Les soins sont simples: antidouleurs, réhydratation et alimentation correcte. Traiter les symptômes et assurer un état général le meilleur possible pour que le système immunitaire puisse lutter contre le virus. «Ebola n’est pas une maladie suffisamment fréquente pour qu’il y ait beaucoup de recherche faite sur le virus, explique Sylvain Baize, responsable du Centre national français de référence des fièvres hémorragiques à Lyon. On ne sait donc pas pourquoi certains patients guérissent et d’autres pas.»

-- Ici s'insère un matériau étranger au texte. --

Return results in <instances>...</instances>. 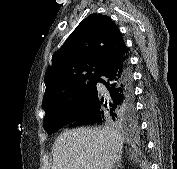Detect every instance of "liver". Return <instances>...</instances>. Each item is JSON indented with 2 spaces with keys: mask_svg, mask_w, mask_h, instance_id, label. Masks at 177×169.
<instances>
[{
  "mask_svg": "<svg viewBox=\"0 0 177 169\" xmlns=\"http://www.w3.org/2000/svg\"><path fill=\"white\" fill-rule=\"evenodd\" d=\"M123 143L124 136L110 127L65 131L54 142L51 169H113Z\"/></svg>",
  "mask_w": 177,
  "mask_h": 169,
  "instance_id": "liver-1",
  "label": "liver"
}]
</instances>
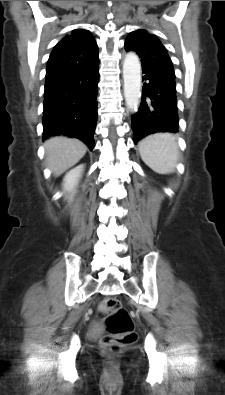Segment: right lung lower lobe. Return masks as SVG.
Instances as JSON below:
<instances>
[{
    "label": "right lung lower lobe",
    "instance_id": "1",
    "mask_svg": "<svg viewBox=\"0 0 225 395\" xmlns=\"http://www.w3.org/2000/svg\"><path fill=\"white\" fill-rule=\"evenodd\" d=\"M99 58L81 70L46 80L43 103V139L66 135L82 140L92 150L97 121Z\"/></svg>",
    "mask_w": 225,
    "mask_h": 395
}]
</instances>
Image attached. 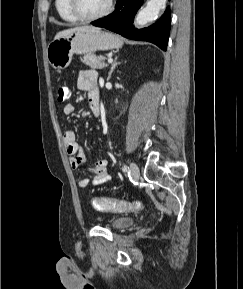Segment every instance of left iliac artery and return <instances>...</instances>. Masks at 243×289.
Segmentation results:
<instances>
[{"mask_svg": "<svg viewBox=\"0 0 243 289\" xmlns=\"http://www.w3.org/2000/svg\"><path fill=\"white\" fill-rule=\"evenodd\" d=\"M122 170H123L124 172H127V171H128V167H127V166H123Z\"/></svg>", "mask_w": 243, "mask_h": 289, "instance_id": "44dca946", "label": "left iliac artery"}]
</instances>
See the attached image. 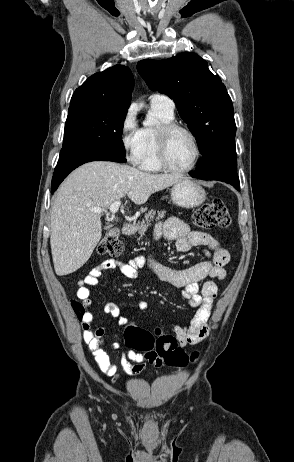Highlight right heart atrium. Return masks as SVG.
<instances>
[{"label": "right heart atrium", "mask_w": 294, "mask_h": 462, "mask_svg": "<svg viewBox=\"0 0 294 462\" xmlns=\"http://www.w3.org/2000/svg\"><path fill=\"white\" fill-rule=\"evenodd\" d=\"M119 136L127 160L134 165L138 164L141 153V138L136 115L132 108H129L122 118Z\"/></svg>", "instance_id": "obj_1"}]
</instances>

Si les symptômes sont terriblement violents, le virus ne se transmet pas facilement. «La contamination ne peut avoir lieu que si l’on entre en contact avec les fluides corporels d’une personne contagieuse», rappelle Sylvain Baize. Interviewé par l’AFP, le professeur belge Peter Piot, co-découvreur du virus Ebola en 1976, déclarait mercredi: «Je ne serais pas inquiet d’être assis dans le métro à côté d’une personne porteuse du virus Ebola tant qu’elle ne vous vomit pas dessus ou quelque chose de ce genre!»

Ces propos, censés être rassurants, pourraient ne pas suffire à endiguer l’inquiétude qui enfle au fur et à mesure que les Etats africains prennent des mesures d’urgence pour limiter la propagation du virus. Vendredi, les trois pays touchés par Ebola ont décidé de mettre en place un cordon sanitaire autour de l’épicentre de l’épidémie, situé à leur frontière commune. Le Sierra Leone, le Liberia et la Guinée veulent isoler, par la police et l’armée, les régions frontalières qui comptent pour plus de 70 % de l’épidémie.

Ces mesures nourrissent aussi les fantasmes sur le risque d’apparition du virus à nos frontières. «Il est compréhensible que tout cela inquiète en Europe, mais il n’y a pas de potentiel pandémique, rappelle Antoine Gauge. Bien sûr qu’il est toujours possible qu’un passager infecté débarque en Europe. Mais les médecins sont aujourd’hui sensibilisés et les hôpitaux occidentaux sont tout à fait capables de prendre en charge ce type de patients. Les contaminations secondaires ne seraient pas possibles et le virus ne pourrait pas se propager comme il l’a fait en Afrique.» Pendant que le monde s’inquiète, l’Afrique compte ses morts: 730, selon le dernier bilan.